> [WHAT YOU ARE ASKED TO DO]: Give back every record exactly, with its pictures left out.

Top of EXERCISE DATA

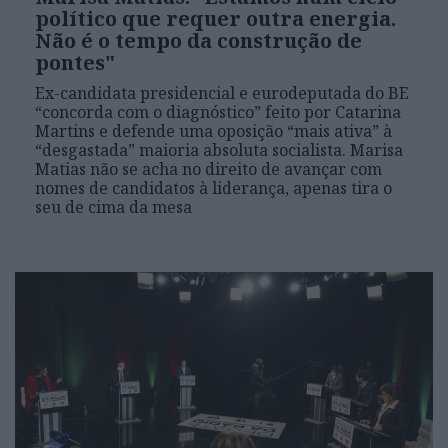
político que requer outra energia.
Não é o tempo da construção de
pontes"
Ex-candidata presidencial e eurodeputada do BE
“concorda com o diagnóstico” feito por Catarina
Martins e defende uma oposição “mais ativa” à
“desgastada” maioria absoluta socialista. Marisa
Matias não se acha no direito de avançar com
nomes de candidatos à liderança, apenas tira o
seu de cima da mesa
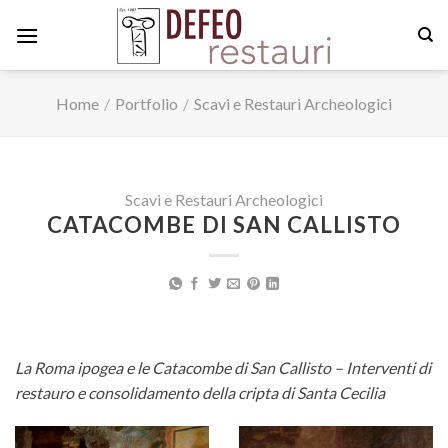
Skip
to
content
Home
/
Portfolio
/
Scavi e Restauri Archeologici
Scavi e Restauri Archeologici
CATACOMBE DI SAN CALLISTO
La Roma ipogea e le Catacombe di San Callisto – Interventi di
restauro e consolidamento della cripta di Santa Cecilia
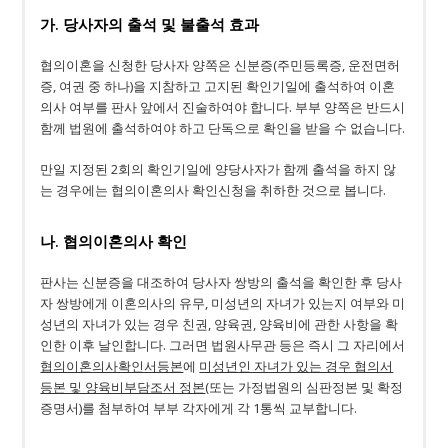
가. 당사자의 출석 및 불출석 효과
협의이혼을 신청한 당사자 양쪽은 신분증(주민등록증, 운전면허
증, 여권 중 하나)을 지참하고 고지된 확인기일에 출석하여 이혼
의사 여부를 판사 앞에서 진술하여야 합니다. 부부 양쪽은 반드시
함께 법원에 출석하여야 하고 단독으로 확인을 받을 수 없습니다.
만일 지정된 2회의 확인기일에 양당사자가 함께 출석을 하지 않
는 경우에는 협의이혼의사 확인신청을 취하한 것으로 봅니다.
나. 협의이혼의사 확인
판사는 신분증을 대조하여 당사자 쌍방의 출석을 확인한 후 당사
자 쌍방에게 이혼의사의 유무, 미성년의 자녀가 있는지 여부와 미
성년의 자녀가 있는 경우 친권, 양육권, 양육비에 관한 사항을 확
인한 이후 날인합니다. 그러면 법원사무관 등은 즉시 그 자리에서
협의이혼의사확인서등본
에
미성년인 자녀가 있는 경우 협의서
등본 및 양육비부담조서 정본
(또는 가정법원의 심판정본 및 확정
증명서)를 첨부하여 부부 각자에게 각 1통씩 교부합니다.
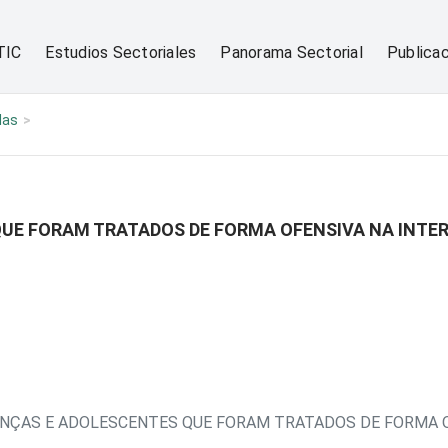
TIC
Estudios Sectoriales
Panorama Sectorial
Publica
las
QUE FORAM TRATADOS DE FORMA OFENSIVA NA INTE
ANÇAS E ADOLESCENTES QUE FORAM TRATADOS DE FORMA O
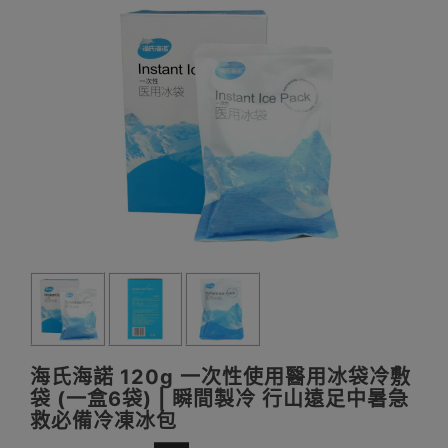
海氏海諾 120g 一次性使用醫用冰袋冷敷
袋 (一盒6袋) | 瞬間製冷 行山遠足中暑急
救必備冷凍冰包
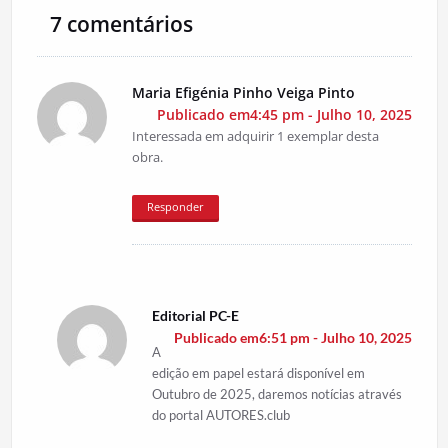
7 comentários
Maria Efigénia Pinho Veiga Pinto
Publicado em4:45 pm - Julho 10, 2025
Interessada em adquirir 1 exemplar desta
obra.
Responder
Editorial PC-E
Publicado em6:51 pm - Julho 10, 2025
A
edição em papel estará disponível em
Outubro de 2025, daremos notícias através
do portal AUTORES.club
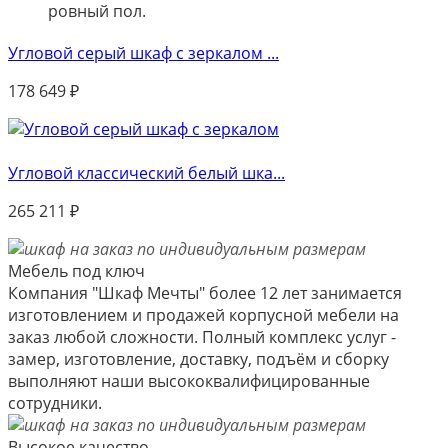
ровный пол.
Угловой серый шкаф с зеркалом ...
178 649
₽
Угловой классический белый шка...
265 211
₽
Мебель под ключ
Компания "Шкаф Мечты" более 12 лет занимается
изготовлением и продажей корпусной мебели на
заказ любой сложности. Полный комплекс услуг -
замер, изготовление, доставку, подъём и сборку
выполняют наши высококвалифицированные
сотрудники.
Высокое качество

Bottom of EXERCISE DATA

> [SOLUTION FOR THIS TASK]:
político que requer outra energia.
Não é o tempo da construção de
pontes"
Ex-candidata presidencial e eurodeputada do BE
“concorda com o diagnóstico” feito por Catarina
Martins e defende uma oposição “mais ativa” à
“desgastada” maioria absoluta socialista. Marisa
Matias não se acha no direito de avançar com
nomes de candidatos à liderança, apenas tira o
seu de cima da mesa
Skip
to
content
Home
/
Portfolio
/
Scavi e Restauri Archeologici
Scavi e Restauri Archeologici
CATACOMBE DI SAN CALLISTO
La Roma ipogea e le Catacombe di San Callisto – Interventi di
restauro e consolidamento della cripta di Santa Cecilia
가. 당사자의 출석 및 불출석 효과
협의이혼을 신청한 당사자 양쪽은 신분증(주민등록증, 운전면허
증, 여권 중 하나)을 지참하고 고지된 확인기일에 출석하여 이혼
의사 여부를 판사 앞에서 진술하여야 합니다. 부부 양쪽은 반드시
함께 법원에 출석하여야 하고 단독으로 확인을 받을 수 없습니다.
만일 지정된 2회의 확인기일에 양당사자가 함께 출석을 하지 않
는 경우에는 협의이혼의사 확인신청을 취하한 것으로 봅니다.
나. 협의이혼의사 확인
판사는 신분증을 대조하여 당사자 쌍방의 출석을 확인한 후 당사
자 쌍방에게 이혼의사의 유무, 미성년의 자녀가 있는지 여부와 미
성년의 자녀가 있는 경우 친권, 양육권, 양육비에 관한 사항을 확
인한 이후 날인합니다. 그러면 법원사무관 등은 즉시 그 자리에서
협의이혼의사확인서등본
에
미성년인 자녀가 있는 경우 협의서
등본 및 양육비부담조서 정본
(또는 가정법원의 심판정본 및 확정
증명서)를 첨부하여 부부 각자에게 각 1통씩 교부합니다.
TIC
Estudios Sectoriales
Panorama Sectorial
Publica
las
QUE FORAM TRATADOS DE FORMA OFENSIVA NA INTE
ANÇAS E ADOLESCENTES QUE FORAM TRATADOS DE FORMA O
海氏海諾 120g 一次性使用醫用冰袋冷敷
袋 (一盒6袋) | 瞬間製冷 行山遠足中暑急
救必備冷凍冰包
7 comentários
Maria Efigénia Pinho Veiga Pinto
Publicado em4:45 pm - Julho 10, 2025
Interessada em adquirir 1 exemplar desta
obra.
Responder
Editorial PC-E
Publicado em6:51 pm - Julho 10, 2025
A
edição em papel estará disponível em
Outubro de 2025, daremos notícias através
do portal AUTORES.club
ровный пол.
Угловой серый шкаф с зеркалом ...
178 649
₽
Угловой классический белый шка...
265 211
₽
Мебель под ключ
Компания "Шкаф Мечты" более 12 лет занимается
изготовлением и продажей корпусной мебели на
заказ любой сложности. Полный комплекс услуг -
замер, изготовление, доставку, подъём и сборку
выполняют наши высококвалифицированные
сотрудники.
Высокое качество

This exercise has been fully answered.